AJ: Well I went to one when I was a kid, it wasn’t an overnight camp like ours, but I went to one that was sponsored by the New York City Writers Project, I believe it was called, and it gave me an inkling that there was something about writing that needed its own special place. So I thought, why don’t I recreate that because there has to be some kid, in some little town who wants to do this, but doesn’t have access. Particularly some students I meet who live outside major metropolitan areas just don’t have any access. Sports may be big but there might only be one teacher who does one unit on poetry. So we wanted to give these kids the opportunity to have that kind of intense experience as well. Also for my graduate students, who would get to teach individuals who would remind them of themselves when they were that age: people who think writing is the bees-knees.

BJ: What advice is most difficult for your young students to grasp?

AJ: That they can be self-sustaining. So many of my undergraduate students are writing to deadline. X amount of poems to be handed in by this date, etc. They need to learn that there will be a time when, even if they go on to pursue further graduate studies, there is nobody telling them write. Writers have to be self-starters, writers have to feed themselves whatever it is that will make them commit. I always say to my students, it’s not all that interesting what writers do, we sit down at a computer or we write long hand. Painters get their canvases, and sculptors have all sorts of mediums to work with, and singers and dancers, everybody wants to see those folks. But people aren’t coming over to watch a writer type. So we have to find a way to keep ourselves sustained. We have to follow our obsessions, even if it seems they are leading to strange places and dead-ends.

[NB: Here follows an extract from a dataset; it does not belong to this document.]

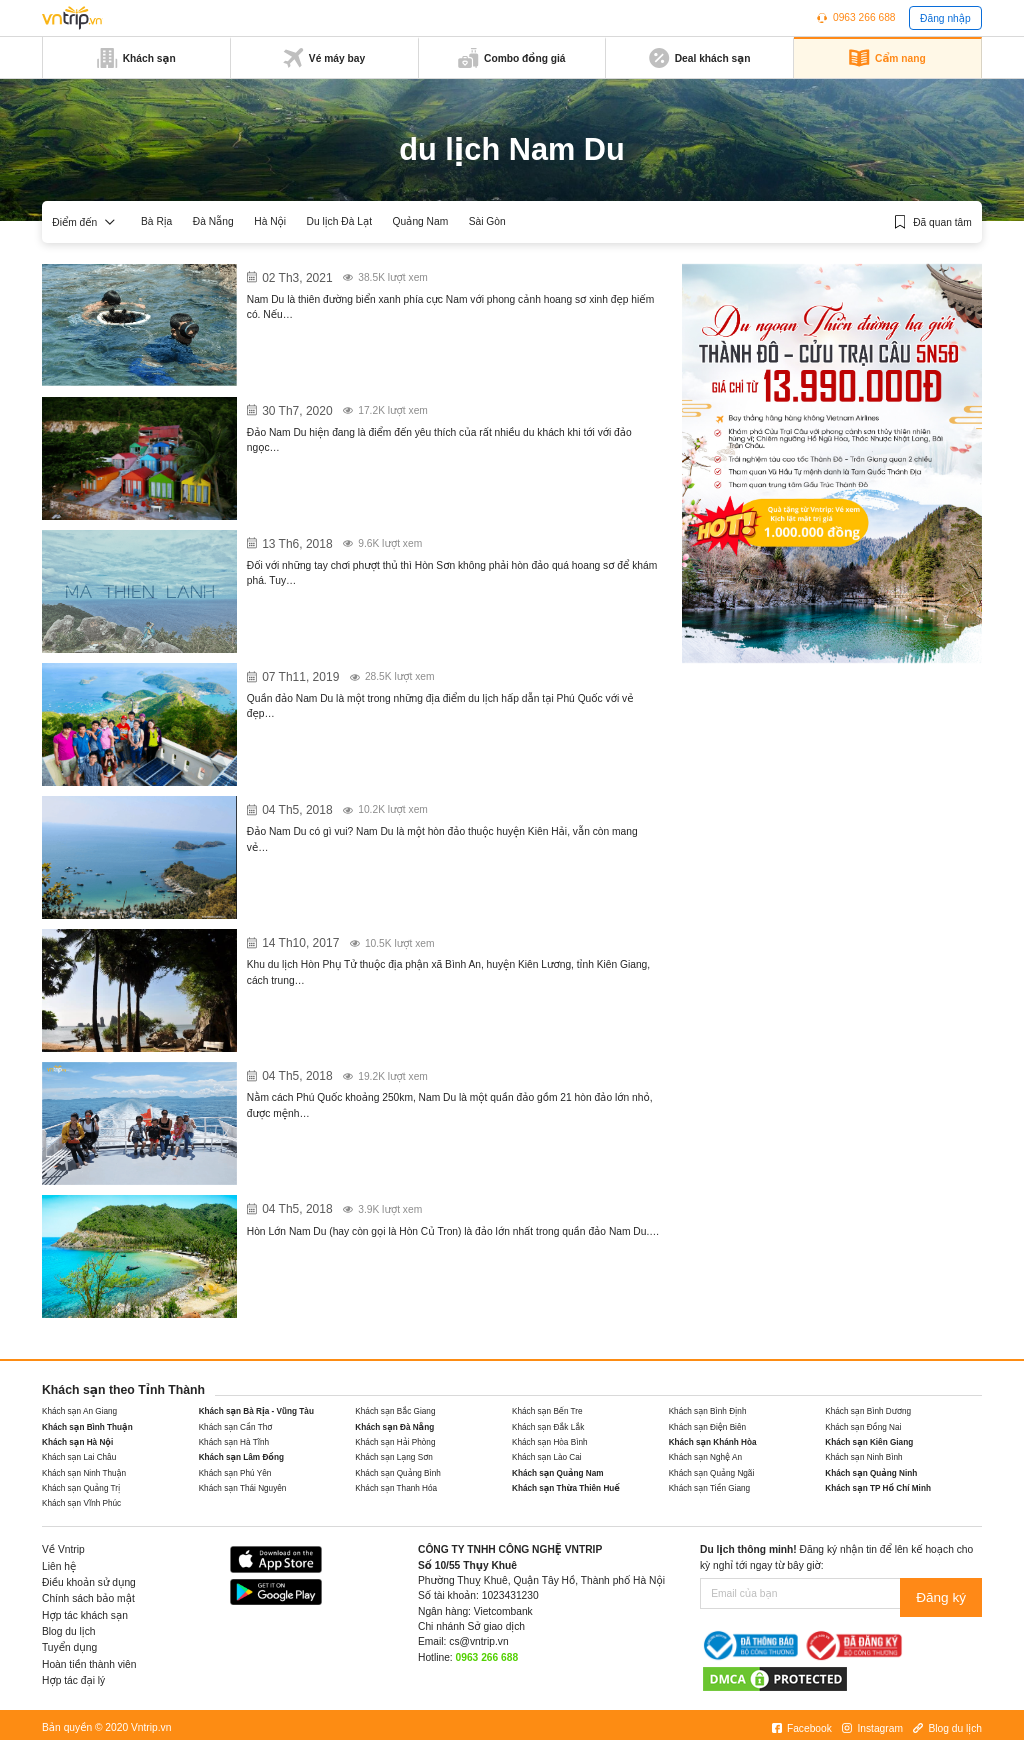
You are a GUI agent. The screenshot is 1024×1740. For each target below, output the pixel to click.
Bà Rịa (156, 221)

BJ: What was the last book that resonated with you?

AJ: My husband is the Series Editor for the Crab Orchard Series in Poetry, which is co-published with Southern Illinois University Press, and one of the books that is nominated this year for the National Book Critics Circle Award is a posthumous collection called Abide by Jake Adam York. Two days before he passed away, Jake had sent my husband Jon the manuscript for this new book, and it’s just a beautiful book. It’s crushing me because I can’t call him up and tell him his poems are amazing. He was only forty, but that’s a book that we were so thrilled to hear had received a nomination, because that means his work is outliving him, even though I would rather have him here in this plane.

BJ: Is expressing yourself through poetry enough?

AJ: Whenever I find myself writing non-fiction and fiction pieces, poetry always pulls me back saying “What do you think you are doing? Get back here”.

BJ: (Laughing) like Al Pacino in The Godfather…it pulls you back.

AJ: Yes! It pulls me back in, I do write other things but poetry is like hypnosis for me.

BJ: Would you say that poetry has the ability to slip between fiction and nonfiction?

AJ: Yes, when people ask me how much of any given poem is real, I tell them 89.25 % of it is real (laughing). You know you have fidelity to a truth that can be accepted by the reader, that a reader can tell a poem has the mark of real life. One of the exercises I use with my students, is to tell them to write about a tragic day in their lives, but change the weather on that day, and see how that frees them. How does the truth of the situation stay in those moments?

BJ: In the poem Little Epiphanies, you write, “I should keep the unmentionables

unmentioned.” What does that mean?

AJ: On a very basic level, this poem is about what a shitty housekeeper I am (laughing). But then on another level its about all the things that we hide and conceal and how they come spilling out of us, in those little moments of epiphany. Those moments between the façade you’ve been trying to keep up. The façade it turns out, is always cracking.



Billy Jenkins was born in Pittsburgh in 1974. He is a graduate student at Chatham University. He is a father, fiction writer, firefighter and U.S. Marine.